Excerpted records:
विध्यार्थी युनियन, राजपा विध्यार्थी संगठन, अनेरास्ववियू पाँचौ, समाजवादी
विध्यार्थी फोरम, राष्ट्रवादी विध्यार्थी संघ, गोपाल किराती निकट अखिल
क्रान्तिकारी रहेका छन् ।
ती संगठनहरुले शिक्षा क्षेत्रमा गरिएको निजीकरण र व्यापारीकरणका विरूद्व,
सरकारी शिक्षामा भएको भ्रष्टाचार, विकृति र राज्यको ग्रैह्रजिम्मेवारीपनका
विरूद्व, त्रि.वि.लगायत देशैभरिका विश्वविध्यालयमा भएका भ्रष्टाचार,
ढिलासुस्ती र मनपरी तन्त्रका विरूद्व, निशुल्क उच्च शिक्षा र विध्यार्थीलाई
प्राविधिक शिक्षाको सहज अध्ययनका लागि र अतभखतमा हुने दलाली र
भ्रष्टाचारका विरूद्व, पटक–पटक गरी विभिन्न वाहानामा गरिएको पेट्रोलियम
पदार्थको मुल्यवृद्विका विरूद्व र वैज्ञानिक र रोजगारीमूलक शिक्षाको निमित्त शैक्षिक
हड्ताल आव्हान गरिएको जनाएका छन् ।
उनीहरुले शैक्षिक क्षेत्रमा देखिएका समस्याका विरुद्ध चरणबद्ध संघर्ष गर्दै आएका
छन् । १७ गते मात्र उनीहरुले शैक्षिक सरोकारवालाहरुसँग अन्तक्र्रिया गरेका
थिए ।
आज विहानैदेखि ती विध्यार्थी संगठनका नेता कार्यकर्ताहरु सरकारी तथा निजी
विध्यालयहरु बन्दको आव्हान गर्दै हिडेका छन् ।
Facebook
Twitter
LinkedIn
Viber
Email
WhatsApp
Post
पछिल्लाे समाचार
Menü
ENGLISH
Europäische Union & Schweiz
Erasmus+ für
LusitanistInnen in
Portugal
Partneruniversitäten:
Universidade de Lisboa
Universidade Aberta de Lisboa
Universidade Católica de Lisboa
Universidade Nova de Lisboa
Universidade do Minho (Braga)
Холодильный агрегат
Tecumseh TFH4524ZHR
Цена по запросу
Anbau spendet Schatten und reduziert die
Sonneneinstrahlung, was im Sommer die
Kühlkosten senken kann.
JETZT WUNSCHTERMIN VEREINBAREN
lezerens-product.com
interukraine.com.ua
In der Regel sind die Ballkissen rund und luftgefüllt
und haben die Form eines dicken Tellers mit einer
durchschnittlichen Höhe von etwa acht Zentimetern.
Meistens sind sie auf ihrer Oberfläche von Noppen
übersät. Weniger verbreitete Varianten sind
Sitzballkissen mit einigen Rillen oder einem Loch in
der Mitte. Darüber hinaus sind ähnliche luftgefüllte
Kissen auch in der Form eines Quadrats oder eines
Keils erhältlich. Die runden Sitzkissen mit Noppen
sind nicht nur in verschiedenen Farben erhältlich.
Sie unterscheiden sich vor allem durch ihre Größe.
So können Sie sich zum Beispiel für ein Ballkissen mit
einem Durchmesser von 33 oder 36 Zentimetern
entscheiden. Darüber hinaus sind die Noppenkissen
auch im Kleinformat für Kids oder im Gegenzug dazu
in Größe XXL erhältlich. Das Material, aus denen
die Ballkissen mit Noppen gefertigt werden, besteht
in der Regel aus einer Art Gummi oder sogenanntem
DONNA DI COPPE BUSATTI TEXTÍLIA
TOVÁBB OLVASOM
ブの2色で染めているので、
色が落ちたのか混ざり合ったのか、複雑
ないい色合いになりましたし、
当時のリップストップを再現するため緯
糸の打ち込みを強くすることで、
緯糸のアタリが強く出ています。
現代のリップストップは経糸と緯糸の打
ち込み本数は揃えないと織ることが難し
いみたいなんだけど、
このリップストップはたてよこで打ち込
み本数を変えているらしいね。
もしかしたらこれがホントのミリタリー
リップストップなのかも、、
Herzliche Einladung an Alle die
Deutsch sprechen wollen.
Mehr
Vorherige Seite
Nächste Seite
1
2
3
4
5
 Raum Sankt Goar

Task to carry out: Whatever else the listing above holds, retype exactly only the lines from the one containing "सरकारी शिक्षामा भएको" to the one containing "प्राविधिक शिक्षाको सहज", both ends kept.

Your response:
सरकारी शिक्षामा भएको भ्रष्टाचार, विकृति र राज्यको ग्रैह्रजिम्मेवारीपनका
विरूद्व, त्रि.वि.लगायत देशैभरिका विश्वविध्यालयमा भएका भ्रष्टाचार,
ढिलासुस्ती र मनपरी तन्त्रका विरूद्व, निशुल्क उच्च शिक्षा र विध्यार्थीलाई
प्राविधिक शिक्षाको सहज अध्ययनका लागि र अतभखतमा हुने दलाली र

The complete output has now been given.